Problem: Taking the line with "diagnóstico, acompanhamento e" as the first and the line with "Скидки по клубной карте" as the last, set down the lines below exactly, pictures excluded.

Transcribed page contents
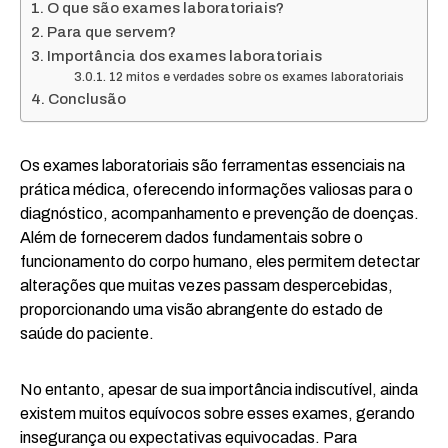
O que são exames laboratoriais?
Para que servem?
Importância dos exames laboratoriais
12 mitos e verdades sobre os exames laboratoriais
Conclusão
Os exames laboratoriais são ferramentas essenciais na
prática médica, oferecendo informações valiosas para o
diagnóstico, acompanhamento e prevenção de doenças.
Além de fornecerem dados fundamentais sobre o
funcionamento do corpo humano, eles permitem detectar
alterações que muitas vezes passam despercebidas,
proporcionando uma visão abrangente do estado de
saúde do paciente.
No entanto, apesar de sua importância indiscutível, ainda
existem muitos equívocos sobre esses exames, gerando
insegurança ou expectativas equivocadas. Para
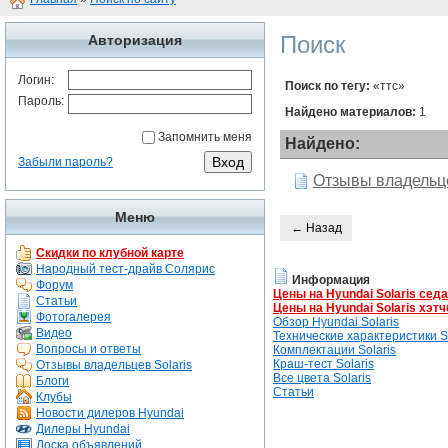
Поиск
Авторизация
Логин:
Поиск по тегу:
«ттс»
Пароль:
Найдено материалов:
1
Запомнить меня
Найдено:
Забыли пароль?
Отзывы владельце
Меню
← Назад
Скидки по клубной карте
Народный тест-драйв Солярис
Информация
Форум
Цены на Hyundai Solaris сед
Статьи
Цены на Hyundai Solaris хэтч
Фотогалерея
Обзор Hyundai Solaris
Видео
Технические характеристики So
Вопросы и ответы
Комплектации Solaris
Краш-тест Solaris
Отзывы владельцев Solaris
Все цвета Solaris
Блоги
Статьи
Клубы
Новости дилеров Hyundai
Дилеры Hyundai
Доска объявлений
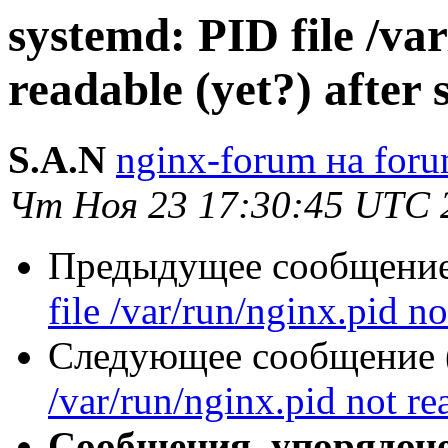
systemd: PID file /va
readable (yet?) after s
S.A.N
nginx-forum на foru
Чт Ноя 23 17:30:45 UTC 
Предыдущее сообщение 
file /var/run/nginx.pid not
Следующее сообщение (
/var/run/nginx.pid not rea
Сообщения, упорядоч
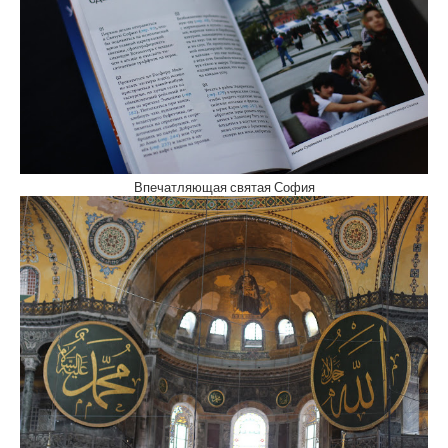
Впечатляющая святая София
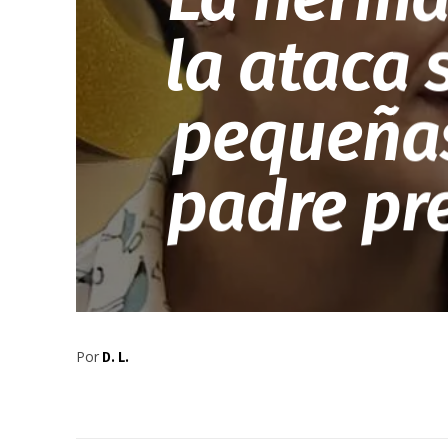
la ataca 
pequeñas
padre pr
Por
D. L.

--

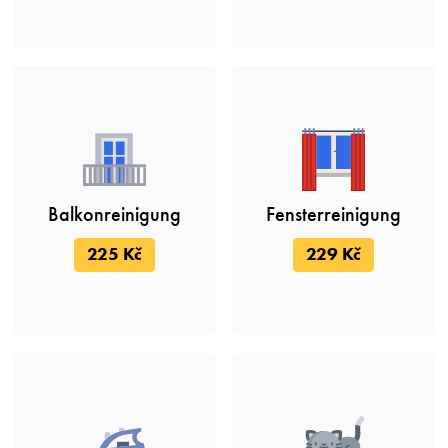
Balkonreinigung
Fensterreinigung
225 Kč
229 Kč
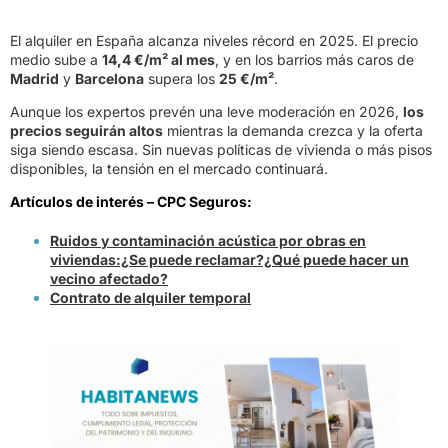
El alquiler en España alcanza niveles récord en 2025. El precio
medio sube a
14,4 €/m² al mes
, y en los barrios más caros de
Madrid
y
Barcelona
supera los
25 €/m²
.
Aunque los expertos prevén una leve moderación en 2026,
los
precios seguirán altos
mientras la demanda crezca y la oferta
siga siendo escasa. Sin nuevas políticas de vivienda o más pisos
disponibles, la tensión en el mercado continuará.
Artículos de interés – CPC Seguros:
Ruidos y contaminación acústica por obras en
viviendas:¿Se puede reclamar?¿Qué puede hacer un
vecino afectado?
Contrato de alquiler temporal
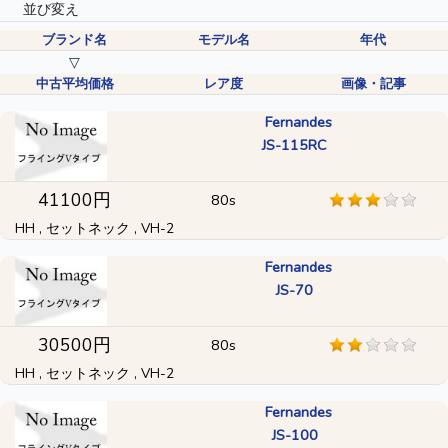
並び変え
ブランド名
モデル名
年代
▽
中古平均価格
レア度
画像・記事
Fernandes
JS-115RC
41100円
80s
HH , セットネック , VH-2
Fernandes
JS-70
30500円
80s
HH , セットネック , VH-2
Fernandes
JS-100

* * *

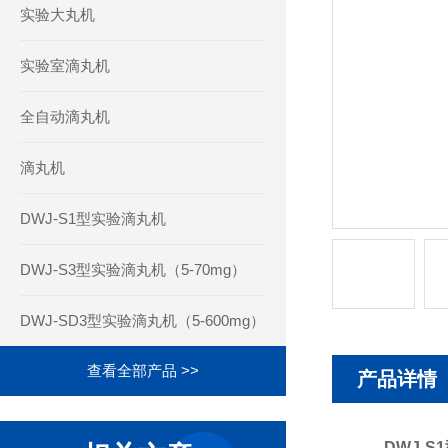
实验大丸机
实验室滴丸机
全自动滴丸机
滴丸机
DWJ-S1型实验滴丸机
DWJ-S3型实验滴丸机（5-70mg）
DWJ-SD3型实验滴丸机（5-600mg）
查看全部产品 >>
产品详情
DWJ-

Answer to this exercise:
diagnóstico, acompanhamento e prevenção de doenças.
Além de fornecerem dados fundamentais sobre o
funcionamento do corpo humano, eles permitem detectar
alterações que muitas vezes passam despercebidas,
proporcionando uma visão abrangente do estado de
saúde do paciente.
No entanto, apesar de sua importância indiscutível, ainda
existem muitos equívocos sobre esses exames, gerando
insegurança ou expectativas equivocadas. Para
Поиск
Авторизация
Логин:
Поиск по тегу:
«ттс»
Пароль:
Найдено материалов:
1
Запомнить меня
Найдено:
Забыли пароль?
Отзывы владельце
Меню
← Назад
Скидки по клубной карте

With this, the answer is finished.